現在シファ様が敵対しているという組織、ラグナロクという存在は既に知っていますよね」
「ああ、リンを殺した奴等だっていうのは覚えているよ」
「はい、その認識で合っております。
しかし、我々の立場から言いますとラグナロクは敵ではありません。
ソレを現在率いている元凶、カオスが彼等を動かしているんです。
しかし、その本来の目的は貴方達とわざわざ敵対する為だけという訳ではありません。
この世界の秩序、平和を維持する為の活動を行っているんです。
彼等の主な役目は2つ。
特異存在及び異時間同位体の監視と殲滅、そしてタルタロスと呼ばれる収容施設の管理が彼等の役目です」
「………」
「特異存在というのは、シファ様や貴方のような明らかに異質、あるいは強大な力を持っている存在という認識で良いかと。

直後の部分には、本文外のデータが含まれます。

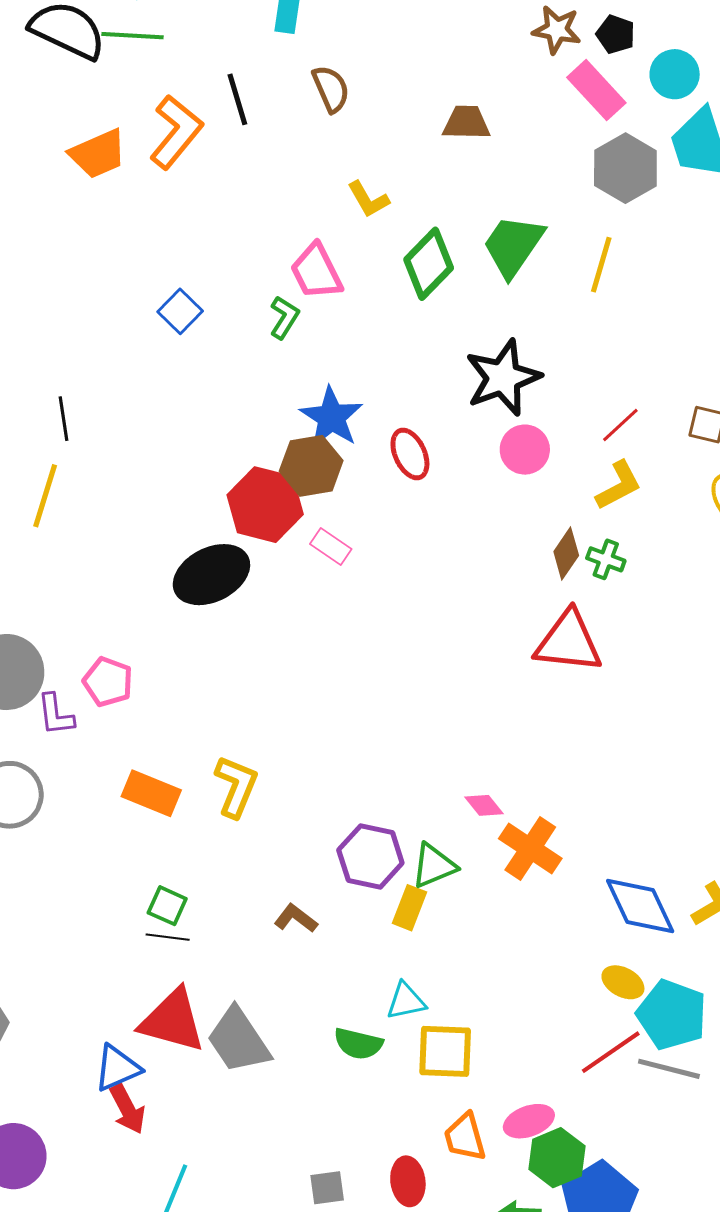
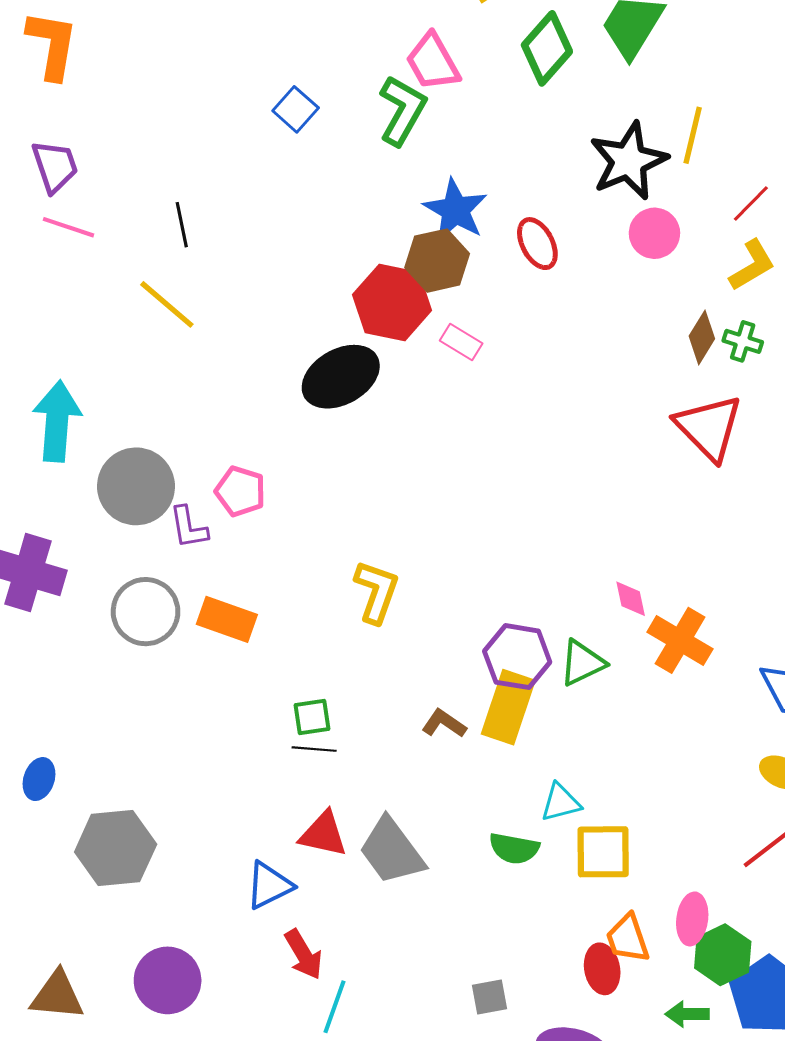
yellow line: (601, 265) -> (693, 135), moved
green L-shape: (284, 317) -> (402, 110), size x1.6
yellow line: (45, 496) -> (167, 304), turned -64
red triangle: (568, 642) -> (709, 427), turned 42
orange rectangle: (151, 793) -> (227, 619), moved
pink diamond: (484, 805) -> (631, 599), turned 30
green square: (167, 906) -> (312, 717), turned -30
yellow rectangle: (409, 908) -> (508, 707), moved, size x1.6
red triangle: (173, 1021) -> (323, 834), size x0.7
red arrow: (127, 1109) -> (304, 954), moved
pink ellipse: (529, 1121) -> (692, 919), turned -60
red ellipse: (408, 1181) -> (602, 969), moved

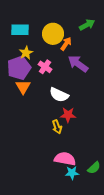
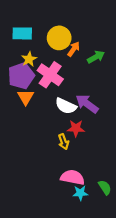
green arrow: (87, 25) -> (96, 57), moved
purple arrow: (78, 64) -> (87, 104), moved
pink cross: (45, 67) -> (50, 75), size x1.6
green semicircle: (94, 168) -> (105, 187), turned -80

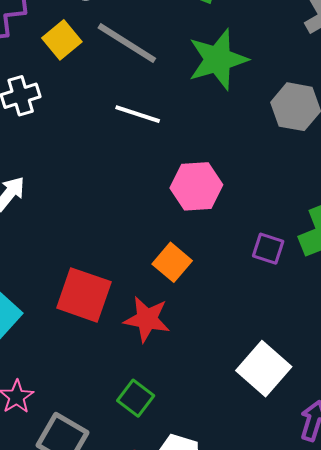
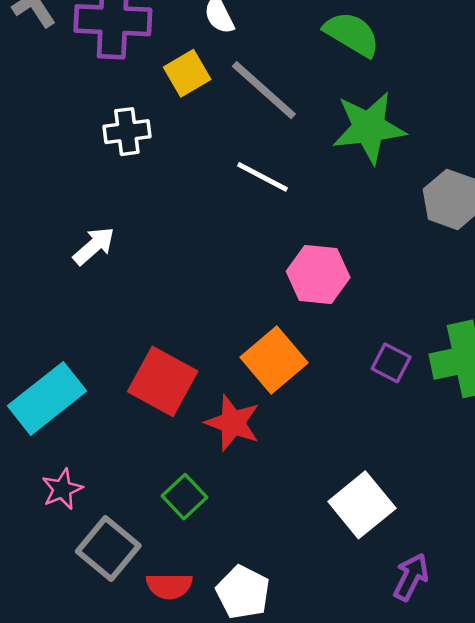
orange square: (172, 262) -> (274, 360), size x1.4
green square: (136, 398) -> (185, 497), moved

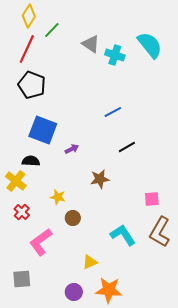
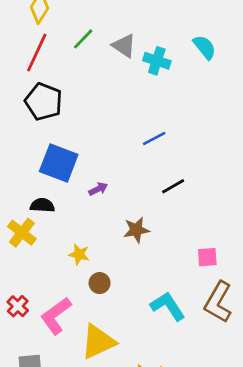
green line: (52, 30) -> (83, 39), moved
cyan semicircle: (150, 45) -> (205, 47), size x0.7
red cross: (22, 212) -> (18, 306), moved
yellow triangle: (90, 262) -> (98, 342), moved, size x1.8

そして、異時間同位体というのは先の戦いにおいて協力していたナドレさんのような存在。
シファ様、あるいは他の者から何らかの助力を受けて異なる時間軸から訪れた存在達の事です。
彼等は我々の世界とは最早別の存在であり異物なんです。どんな問題を引き起こすかも分からない、その上更に彼等の身体には徐々にエラーとして不必要な情報が彼等自身にも世界に対しても蓄積していきます。
この事態を防ぐ為に、ラグナロクという存在は異時間同位体の殲滅を行っているという訳です」
「その言い分だと、彼女が未来から来た異時間同位体だと分かっていたんですね?」
「ええ、ですが何らかの事情があった事とシラフ様が協力を仰いだ次点で相応に信用は出来る存在だと私が判断しました。
しかし、そう長くはないと思った方が良さそうですが……。
まぁその点は置いておくとして、ラグナロクのもう一つの役目としてタルタロスと呼ばれる収容施設の管理についての説明を致しましょうか。
これがある意味、本題ですので」
「例の、今後迫りくるであろう脅威って奴なのか?」
「はい。
タルタロスというのは、我々が現在生きている文明の前から存在している監獄のような物です。
そこには、古の大戦において大罪を犯した存在もしくは当時の彼等には手に負えなかった化け物等が数多く封印されている施設です。
この封印に関しては、ラグナロクを率いているカオスが管理をしその周辺をラグナロクが警備していたようですがここ最近はその封印に綻びが現れている模様です」
「その封印が解かれるとどうなるんだ?」
「中に存在している化け物や罪人が今の世に放たれ世界に甚大な被害をもたらすでしょうね。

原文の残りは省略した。